## [Work instructions]
Output the entries as they appear, skipping images.

*** Opening Entries supplied ***

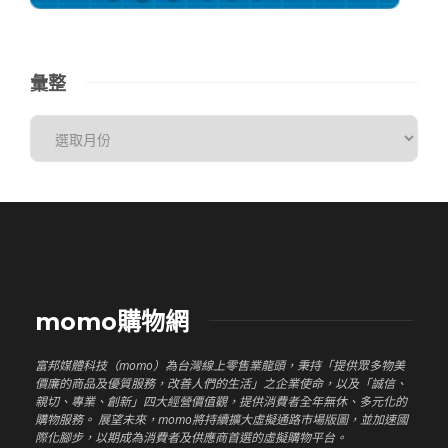
彙整
momo購物網
富邦媒體科技（momo）為台灣線上零售業龍頭，秉持「提供眾多物美
價廉的商品及優質服務，改善人們的生活」之企業使命，以及「誠信、
親切、專業、創新」四大經營價值觀，提供消費者全年無休、多元化的
購物服務。 展望未來，momo將持續擴大虛擬通路市場版圖，並加速國
際化腳步，以期成為消費者及供應商首選的虛擬購物平台。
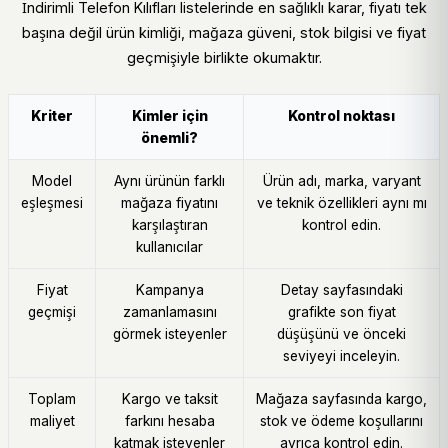
İndirimli Telefon Kılıfları listelerinde en sağlıklı karar, fiyatı tek
başına değil ürün kimliği, mağaza güveni, stok bilgisi ve fiyat
geçmişiyle birlikte okumaktır.
Kriter
Kimler için
Kontrol noktası
önemli?
Model
Aynı ürünün farklı
Ürün adı, marka, varyant
eşleşmesi
mağaza fiyatını
ve teknik özellikleri aynı mı
karşılaştıran
kontrol edin.
kullanıcılar
Fiyat
Kampanya
Detay sayfasındaki
geçmişi
zamanlamasını
grafikte son fiyat
görmek isteyenler
düşüşünü ve önceki
seviyeyi inceleyin.
Toplam
Kargo ve taksit
Mağaza sayfasında kargo,
maliyet
farkını hesaba
stok ve ödeme koşullarını
katmak isteyenler
ayrıca kontrol edin.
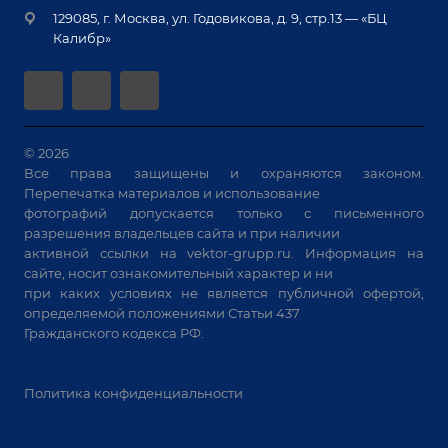
Вакансии
крупногабаритных изделий
129085, г. Москва, ул. Годовикова, д. 9, стр.13 — «БЦ
Гарантия
Позиционеры и вращатели
Калибр»
Аудит производства на предмет возможности
Сварочные аппараты
автоматизации
Вакуумные траверсы
Зачистные станки
Машины контактной сварки
© 2026
Все права защищены и охраняются законом.
Универсальные зажимы
Перепечатка материалов и использование
Системы аспирации
фотографий допускается только с письменного
Станки лазерной резки
разрешения владельцев сайта и при наличии
активной ссылки на
vektor-grupp.ru
. Информация на
Решения для учебных заведений
сайте, носит ознакомительный характер и ни
при каких условиях не является публичной офертой,
определяемой положениями Статьи 437
Гражданского кодекса РФ.
Политика конфиденциальности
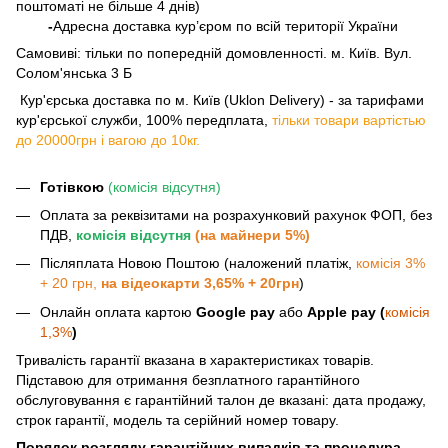
поштоматі не більше 4 днів)
-
Адресна доставка кур’єром по всій території України
Самовиві: тільки по попередній домовленності. м. Київ. Вул.
Солом'янська 3 Б
​​​​​​ Кур'єрська доставка по м. Київ (Uklon Delivery) - за тарифами
кур'єрської служби, 100% передплата,
тільки товари вартістью
до 20000грн і вагою до 10кг.
Готівкою
(комісія відсутня)
Оплата за реквізитами на розрахунковий рахунок ФОП, без
ПДВ,
комісія відсутня
(на майнери 5%)
Післяплата Новою Поштою (наложений платіж,
комісія 3%
+ 20 грн,
на відеокарти 3,65% + 20грн
)
Онлайн оплата картою
Google pay
або
Apple pay (
комісія
1,3%
)
Тривалість гарантії вказана в характеристиках товарів.
Підставою для отримання безплатного гарантійного
обслуговування є гарантійний талон де вказані: дата продажу,
строк гарантії, модель та серійний номер товару.
Порядок розгляду гарантійних випадків та процедура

*** Closing Entries supplied ***

## [Response]
彙整
momo購物網
富邦媒體科技（momo）為台灣線上零售業龍頭，秉持「提供眾多物美
價廉的商品及優質服務，改善人們的生活」之企業使命，以及「誠信、
親切、專業、創新」四大經營價值觀，提供消費者全年無休、多元化的
購物服務。 展望未來，momo將持續擴大虛擬通路市場版圖，並加速國
際化腳步，以期成為消費者及供應商首選的虛擬購物平台。
İndirimli Telefon Kılıfları listelerinde en sağlıklı karar, fiyatı tek
başına değil ürün kimliği, mağaza güveni, stok bilgisi ve fiyat
geçmişiyle birlikte okumaktır.
Kriter
Kimler için
Kontrol noktası
önemli?
Model
Aynı ürünün farklı
Ürün adı, marka, varyant
eşleşmesi
mağaza fiyatını
ve teknik özellikleri aynı mı
karşılaştıran
kontrol edin.
kullanıcılar
Fiyat
Kampanya
Detay sayfasındaki
geçmişi
zamanlamasını
grafikte son fiyat
görmek isteyenler
düşüşünü ve önceki
seviyeyi inceleyin.
Toplam
Kargo ve taksit
Mağaza sayfasında kargo,
maliyet
farkını hesaba
stok ve ödeme koşullarını
katmak isteyenler
ayrıca kontrol edin.
Вакансии
крупногабаритных изделий
129085, г. Москва, ул. Годовикова, д. 9, стр.13 — «БЦ
Гарантия
Позиционеры и вращатели
Калибр»
Аудит производства на предмет возможности
Сварочные аппараты
автоматизации
Вакуумные траверсы
Зачистные станки
Машины контактной сварки
© 2026
Все права защищены и охраняются законом.
Универсальные зажимы
Перепечатка материалов и использование
Системы аспирации
фотографий допускается только с письменного
Станки лазерной резки
разрешения владельцев сайта и при наличии
активной ссылки на
vektor-grupp.ru
. Информация на
Решения для учебных заведений
сайте, носит ознакомительный характер и ни
при каких условиях не является публичной офертой,
определяемой положениями Статьи 437
Гражданского кодекса РФ.
Политика конфиденциальности
поштоматі не більше 4 днів)
-
Адресна доставка кур’єром по всій території України
Самовиві: тільки по попередній домовленності. м. Київ. Вул.
Солом'янська 3 Б
​​​​​​ Кур'єрська доставка по м. Київ (Uklon Delivery) - за тарифами
кур'єрської служби, 100% передплата,
тільки товари вартістью
до 20000грн і вагою до 10кг.
Готівкою
(комісія відсутня)
Оплата за реквізитами на розрахунковий рахунок ФОП, без
ПДВ,
комісія відсутня
(на майнери 5%)
Післяплата Новою Поштою (наложений платіж,
комісія 3%
+ 20 грн,
на відеокарти 3,65% + 20грн
)
Онлайн оплата картою
Google pay
або
Apple pay (
комісія
1,3%
)
Тривалість гарантії вказана в характеристиках товарів.
Підставою для отримання безплатного гарантійного
обслуговування є гарантійний талон де вказані: дата продажу,
строк гарантії, модель та серійний номер товару.
Порядок розгляду гарантійних випадків та процедура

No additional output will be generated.